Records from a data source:

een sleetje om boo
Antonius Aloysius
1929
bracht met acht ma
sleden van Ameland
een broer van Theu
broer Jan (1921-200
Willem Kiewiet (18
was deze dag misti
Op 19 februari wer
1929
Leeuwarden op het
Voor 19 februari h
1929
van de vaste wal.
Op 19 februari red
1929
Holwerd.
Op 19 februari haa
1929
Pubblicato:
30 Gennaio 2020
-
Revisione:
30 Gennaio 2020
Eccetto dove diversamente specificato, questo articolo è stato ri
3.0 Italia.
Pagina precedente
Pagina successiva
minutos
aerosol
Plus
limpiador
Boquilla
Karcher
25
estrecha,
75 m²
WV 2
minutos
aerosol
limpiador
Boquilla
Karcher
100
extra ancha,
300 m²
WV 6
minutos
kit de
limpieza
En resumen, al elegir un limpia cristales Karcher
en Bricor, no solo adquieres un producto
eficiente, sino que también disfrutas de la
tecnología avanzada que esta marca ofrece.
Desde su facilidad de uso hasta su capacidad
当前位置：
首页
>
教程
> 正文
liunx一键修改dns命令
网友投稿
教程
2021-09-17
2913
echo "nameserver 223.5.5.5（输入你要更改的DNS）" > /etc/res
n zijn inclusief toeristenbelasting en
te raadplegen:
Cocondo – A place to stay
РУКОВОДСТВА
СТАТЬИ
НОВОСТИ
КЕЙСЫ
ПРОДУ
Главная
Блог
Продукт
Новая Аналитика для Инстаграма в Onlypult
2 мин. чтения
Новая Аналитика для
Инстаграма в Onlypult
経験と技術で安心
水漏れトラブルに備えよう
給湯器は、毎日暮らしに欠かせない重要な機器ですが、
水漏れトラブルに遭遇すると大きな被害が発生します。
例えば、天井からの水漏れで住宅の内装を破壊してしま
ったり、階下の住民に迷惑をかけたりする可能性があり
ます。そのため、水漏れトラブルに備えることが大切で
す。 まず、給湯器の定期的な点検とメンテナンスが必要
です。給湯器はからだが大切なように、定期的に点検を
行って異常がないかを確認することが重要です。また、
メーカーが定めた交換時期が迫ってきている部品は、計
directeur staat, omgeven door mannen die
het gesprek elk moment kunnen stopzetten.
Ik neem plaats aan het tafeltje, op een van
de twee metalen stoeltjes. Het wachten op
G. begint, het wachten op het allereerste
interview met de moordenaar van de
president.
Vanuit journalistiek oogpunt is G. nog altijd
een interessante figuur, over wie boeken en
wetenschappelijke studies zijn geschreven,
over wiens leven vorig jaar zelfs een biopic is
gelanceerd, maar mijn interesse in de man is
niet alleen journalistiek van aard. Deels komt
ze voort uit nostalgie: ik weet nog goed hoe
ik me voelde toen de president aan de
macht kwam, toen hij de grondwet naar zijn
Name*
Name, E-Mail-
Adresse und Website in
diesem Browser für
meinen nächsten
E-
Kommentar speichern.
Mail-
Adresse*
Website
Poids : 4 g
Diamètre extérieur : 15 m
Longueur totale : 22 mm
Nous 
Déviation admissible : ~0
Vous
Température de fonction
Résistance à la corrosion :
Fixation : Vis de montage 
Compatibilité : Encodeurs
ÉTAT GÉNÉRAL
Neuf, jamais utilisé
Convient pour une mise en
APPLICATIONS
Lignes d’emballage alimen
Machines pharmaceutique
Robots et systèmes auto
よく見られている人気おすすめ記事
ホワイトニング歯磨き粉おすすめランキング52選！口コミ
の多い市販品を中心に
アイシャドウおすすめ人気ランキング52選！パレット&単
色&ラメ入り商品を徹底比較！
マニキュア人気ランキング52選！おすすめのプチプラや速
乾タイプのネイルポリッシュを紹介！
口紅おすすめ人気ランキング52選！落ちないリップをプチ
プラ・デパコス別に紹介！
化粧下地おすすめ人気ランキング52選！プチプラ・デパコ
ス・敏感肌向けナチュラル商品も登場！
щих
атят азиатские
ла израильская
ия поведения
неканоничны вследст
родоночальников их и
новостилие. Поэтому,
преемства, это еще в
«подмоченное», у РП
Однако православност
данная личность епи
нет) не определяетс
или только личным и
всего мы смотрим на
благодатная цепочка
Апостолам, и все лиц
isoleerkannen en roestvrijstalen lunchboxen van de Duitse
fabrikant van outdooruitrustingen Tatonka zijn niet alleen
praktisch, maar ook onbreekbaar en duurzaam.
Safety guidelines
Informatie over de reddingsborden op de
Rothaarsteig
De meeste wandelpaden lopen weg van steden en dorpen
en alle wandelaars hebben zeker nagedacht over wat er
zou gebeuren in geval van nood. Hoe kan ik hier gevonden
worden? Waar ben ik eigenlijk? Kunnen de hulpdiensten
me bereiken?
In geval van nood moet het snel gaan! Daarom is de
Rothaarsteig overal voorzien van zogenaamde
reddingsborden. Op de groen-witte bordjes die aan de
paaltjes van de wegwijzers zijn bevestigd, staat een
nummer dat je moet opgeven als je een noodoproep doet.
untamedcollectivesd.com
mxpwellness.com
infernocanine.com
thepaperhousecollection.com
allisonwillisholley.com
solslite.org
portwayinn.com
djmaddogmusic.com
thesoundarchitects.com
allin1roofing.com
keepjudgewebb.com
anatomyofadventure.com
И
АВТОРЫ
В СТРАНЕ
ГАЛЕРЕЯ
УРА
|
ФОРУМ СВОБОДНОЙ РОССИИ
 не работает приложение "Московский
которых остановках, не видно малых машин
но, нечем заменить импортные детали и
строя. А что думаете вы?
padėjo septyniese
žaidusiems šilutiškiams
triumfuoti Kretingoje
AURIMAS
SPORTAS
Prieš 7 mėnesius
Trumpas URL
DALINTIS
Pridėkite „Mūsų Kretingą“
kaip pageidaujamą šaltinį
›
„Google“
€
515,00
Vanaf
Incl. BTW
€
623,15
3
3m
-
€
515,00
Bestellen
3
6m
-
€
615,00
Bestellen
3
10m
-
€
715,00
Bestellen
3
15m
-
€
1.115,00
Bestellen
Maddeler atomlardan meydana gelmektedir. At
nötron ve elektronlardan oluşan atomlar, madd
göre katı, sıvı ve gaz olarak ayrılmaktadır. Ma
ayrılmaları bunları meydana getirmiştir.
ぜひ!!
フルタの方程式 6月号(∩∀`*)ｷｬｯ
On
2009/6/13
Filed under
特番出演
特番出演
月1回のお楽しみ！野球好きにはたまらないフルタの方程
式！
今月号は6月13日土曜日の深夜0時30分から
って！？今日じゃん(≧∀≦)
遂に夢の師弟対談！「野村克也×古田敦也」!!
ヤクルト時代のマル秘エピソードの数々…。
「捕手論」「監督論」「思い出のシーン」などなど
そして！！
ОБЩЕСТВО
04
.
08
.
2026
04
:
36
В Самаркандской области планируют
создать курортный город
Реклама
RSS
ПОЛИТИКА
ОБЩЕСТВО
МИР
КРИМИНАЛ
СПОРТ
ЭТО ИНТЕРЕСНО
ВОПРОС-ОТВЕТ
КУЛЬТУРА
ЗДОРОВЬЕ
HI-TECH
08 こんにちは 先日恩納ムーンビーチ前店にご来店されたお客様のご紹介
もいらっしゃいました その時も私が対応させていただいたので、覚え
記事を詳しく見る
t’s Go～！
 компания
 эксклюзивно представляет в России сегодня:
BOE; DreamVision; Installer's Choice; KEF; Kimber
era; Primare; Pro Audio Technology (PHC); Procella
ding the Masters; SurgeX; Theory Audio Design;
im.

# PROBLEM:
The records must be given again in full, exactly as shown.

# SOLVED PROBLEM:
een sleetje om boo
Antonius Aloysius
1929
bracht met acht ma
sleden van Ameland
een broer van Theu
broer Jan (1921-200
Willem Kiewiet (18
was deze dag misti
Op 19 februari wer
1929
Leeuwarden op het
Voor 19 februari h
1929
van de vaste wal.
Op 19 februari red
1929
Holwerd.
Op 19 februari haa
1929
Pubblicato:
30 Gennaio 2020
-
Revisione:
30 Gennaio 2020
Eccetto dove diversamente specificato, questo articolo è stato ri
3.0 Italia.
Pagina precedente
Pagina successiva
minutos
aerosol
Plus
limpiador
Boquilla
Karcher
25
estrecha,
75 m²
WV 2
minutos
aerosol
limpiador
Boquilla
Karcher
100
extra ancha,
300 m²
WV 6
minutos
kit de
limpieza
En resumen, al elegir un limpia cristales Karcher
en Bricor, no solo adquieres un producto
eficiente, sino que también disfrutas de la
tecnología avanzada que esta marca ofrece.
Desde su facilidad de uso hasta su capacidad
当前位置：
首页
>
教程
> 正文
liunx一键修改dns命令
网友投稿
教程
2021-09-17
2913
echo "nameserver 223.5.5.5（输入你要更改的DNS）" > /etc/res
n zijn inclusief toeristenbelasting en
te raadplegen:
Cocondo – A place to stay
РУКОВОДСТВА
СТАТЬИ
НОВОСТИ
КЕЙСЫ
ПРОДУ
Главная
Блог
Продукт
Новая Аналитика для Инстаграма в Onlypult
2 мин. чтения
Новая Аналитика для
Инстаграма в Onlypult
経験と技術で安心
水漏れトラブルに備えよう
給湯器は、毎日暮らしに欠かせない重要な機器ですが、
水漏れトラブルに遭遇すると大きな被害が発生します。
例えば、天井からの水漏れで住宅の内装を破壊してしま
ったり、階下の住民に迷惑をかけたりする可能性があり
ます。そのため、水漏れトラブルに備えることが大切で
す。 まず、給湯器の定期的な点検とメンテナンスが必要
です。給湯器はからだが大切なように、定期的に点検を
行って異常がないかを確認することが重要です。また、
メーカーが定めた交換時期が迫ってきている部品は、計
directeur staat, omgeven door mannen die
het gesprek elk moment kunnen stopzetten.
Ik neem plaats aan het tafeltje, op een van
de twee metalen stoeltjes. Het wachten op
G. begint, het wachten op het allereerste
interview met de moordenaar van de
president.
Vanuit journalistiek oogpunt is G. nog altijd
een interessante figuur, over wie boeken en
wetenschappelijke studies zijn geschreven,
over wiens leven vorig jaar zelfs een biopic is
gelanceerd, maar mijn interesse in de man is
niet alleen journalistiek van aard. Deels komt
ze voort uit nostalgie: ik weet nog goed hoe
ik me voelde toen de president aan de
macht kwam, toen hij de grondwet naar zijn
Name*
Name, E-Mail-
Adresse und Website in
diesem Browser für
meinen nächsten
E-
Kommentar speichern.
Mail-
Adresse*
Website
Poids : 4 g
Diamètre extérieur : 15 m
Longueur totale : 22 mm
Nous 
Déviation admissible : ~0
Vous
Température de fonction
Résistance à la corrosion :
Fixation : Vis de montage 
Compatibilité : Encodeurs
ÉTAT GÉNÉRAL
Neuf, jamais utilisé
Convient pour une mise en
APPLICATIONS
Lignes d’emballage alimen
Machines pharmaceutique
Robots et systèmes auto
よく見られている人気おすすめ記事
ホワイトニング歯磨き粉おすすめランキング52選！口コミ
の多い市販品を中心に
アイシャドウおすすめ人気ランキング52選！パレット&単
色&ラメ入り商品を徹底比較！
マニキュア人気ランキング52選！おすすめのプチプラや速
乾タイプのネイルポリッシュを紹介！
口紅おすすめ人気ランキング52選！落ちないリップをプチ
プラ・デパコス別に紹介！
化粧下地おすすめ人気ランキング52選！プチプラ・デパコ
ス・敏感肌向けナチュラル商品も登場！
щих
атят азиатские
ла израильская
ия поведения
неканоничны вследст
родоночальников их и
новостилие. Поэтому,
преемства, это еще в
«подмоченное», у РП
Однако православност
данная личность епи
нет) не определяетс
или только личным и
всего мы смотрим на
благодатная цепочка
Апостолам, и все лиц
isoleerkannen en roestvrijstalen lunchboxen van de Duitse
fabrikant van outdooruitrustingen Tatonka zijn niet alleen
praktisch, maar ook onbreekbaar en duurzaam.
Safety guidelines
Informatie over de reddingsborden op de
Rothaarsteig
De meeste wandelpaden lopen weg van steden en dorpen
en alle wandelaars hebben zeker nagedacht over wat er
zou gebeuren in geval van nood. Hoe kan ik hier gevonden
worden? Waar ben ik eigenlijk? Kunnen de hulpdiensten
me bereiken?
In geval van nood moet het snel gaan! Daarom is de
Rothaarsteig overal voorzien van zogenaamde
reddingsborden. Op de groen-witte bordjes die aan de
paaltjes van de wegwijzers zijn bevestigd, staat een
nummer dat je moet opgeven als je een noodoproep doet.
untamedcollectivesd.com
mxpwellness.com
infernocanine.com
thepaperhousecollection.com
allisonwillisholley.com
solslite.org
portwayinn.com
djmaddogmusic.com
thesoundarchitects.com
allin1roofing.com
keepjudgewebb.com
anatomyofadventure.com
И
АВТОРЫ
В СТРАНЕ
ГАЛЕРЕЯ
УРА
|
ФОРУМ СВОБОДНОЙ РОССИИ
 не работает приложение "Московский
которых остановках, не видно малых машин
но, нечем заменить импортные детали и
строя. А что думаете вы?
padėjo septyniese
žaidusiems šilutiškiams
triumfuoti Kretingoje
AURIMAS
SPORTAS
Prieš 7 mėnesius
Trumpas URL
DALINTIS
Pridėkite „Mūsų Kretingą“
kaip pageidaujamą šaltinį
›
„Google“
€
515,00
Vanaf
Incl. BTW
€
623,15
3
3m
-
€
515,00
Bestellen
3
6m
-
€
615,00
Bestellen
3
10m
-
€
715,00
Bestellen
3
15m
-
€
1.115,00
Bestellen
Maddeler atomlardan meydana gelmektedir. At
nötron ve elektronlardan oluşan atomlar, madd
göre katı, sıvı ve gaz olarak ayrılmaktadır. Ma
ayrılmaları bunları meydana getirmiştir.
ぜひ!!
フルタの方程式 6月号(∩∀`*)ｷｬｯ
On
2009/6/13
Filed under
特番出演
特番出演
月1回のお楽しみ！野球好きにはたまらないフルタの方程
式！
今月号は6月13日土曜日の深夜0時30分から
って！？今日じゃん(≧∀≦)
遂に夢の師弟対談！「野村克也×古田敦也」!!
ヤクルト時代のマル秘エピソードの数々…。
「捕手論」「監督論」「思い出のシーン」などなど
そして！！
ОБЩЕСТВО
04
.
08
.
2026
04
:
36
В Самаркандской области планируют
создать курортный город
Реклама
RSS
ПОЛИТИКА
ОБЩЕСТВО
МИР
КРИМИНАЛ
СПОРТ
ЭТО ИНТЕРЕСНО
ВОПРОС-ОТВЕТ
КУЛЬТУРА
ЗДОРОВЬЕ
HI-TECH
08 こんにちは 先日恩納ムーンビーチ前店にご来店されたお客様のご紹介
もいらっしゃいました その時も私が対応させていただいたので、覚え
記事を詳しく見る
t’s Go～！
 компания
 эксклюзивно представляет в России сегодня:
BOE; DreamVision; Installer's Choice; KEF; Kimber
era; Primare; Pro Audio Technology (PHC); Procella
ding the Masters; SurgeX; Theory Audio Design;
im.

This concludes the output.